И он рассказал. И о том, как примчавшийся после поединка с Эфаром Теалья на пару с Акмал выхаживал его, израненного, о том, как решил поселиться рядом с местом сна Ниилиль, да и горы ему понравились больше равнин, давали выплеснуть буйную силу. Как создал водных коней, и один из них спас человеческое дитя, и как, приглядывая за девчушкой, которую так и тянуло к опасным бурным потокам, постепенно влюблялся в нее дух воды. О сильном, своенравном роде анн-Теалья, несшем буйный нрав и гордость удэши полной мерой в своей крови. И о том, как и нрав этот, и гордость обернулись ядом, толкнув нехо на убийство собственного сына. Об Искажении он уже рассказал, пояснять, отчего так, не пришлось — сама догадалась.

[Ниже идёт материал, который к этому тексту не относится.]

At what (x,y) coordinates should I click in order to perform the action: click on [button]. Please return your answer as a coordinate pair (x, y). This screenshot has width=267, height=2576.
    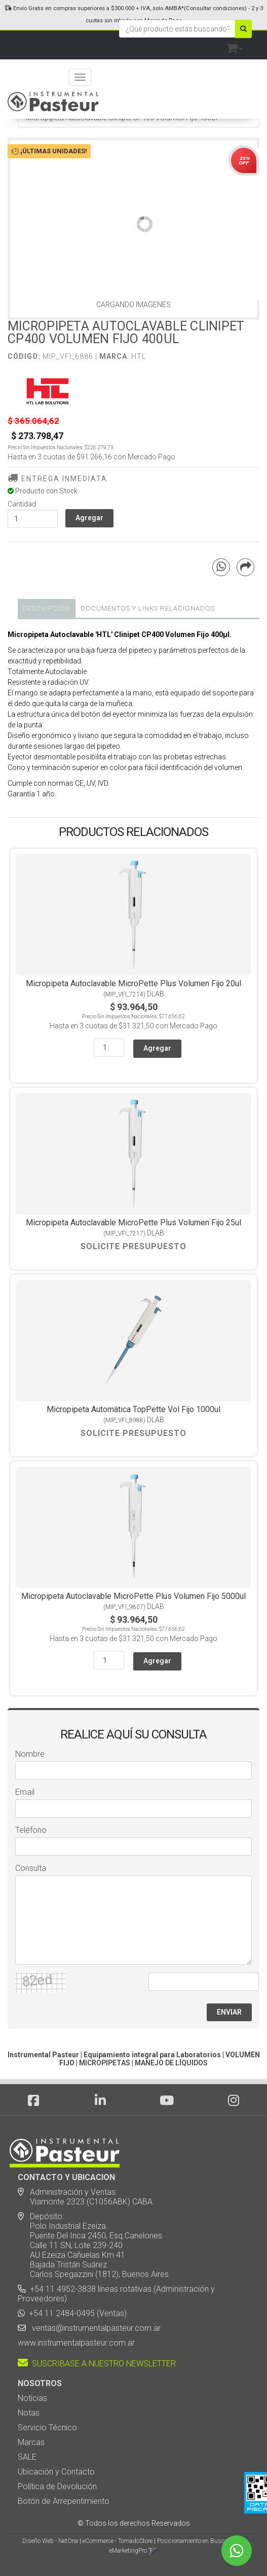
    Looking at the image, I should click on (234, 46).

Рассказал о том, что Теалья, отозвавшись на ярость и боль Нииды, отдал ей в дар все свои силы, чувствуя кристальной чистоты душу будущей великой магессы-целительницы и ученого. И растворился в Стихии, не желая больше видеть, как загнивает даже чистейшая вода, попадая в болото интриг и борьбы за эфемерную с точки зрения удэши власть.
— Только он поторопился, Родничок. Ну, ты же знаешь, терпение — не его сильная сторона была. Анн-Теалья и сейчас те еще змеи, но Аэньяр… Аэньяр — глоток той самой кристальной чистоты и силы твоего брата. Хранитель, Эона — до принятия силы, представляешь? Я его почуял аж с подножия хребта, будто родниковой воды хлебнул.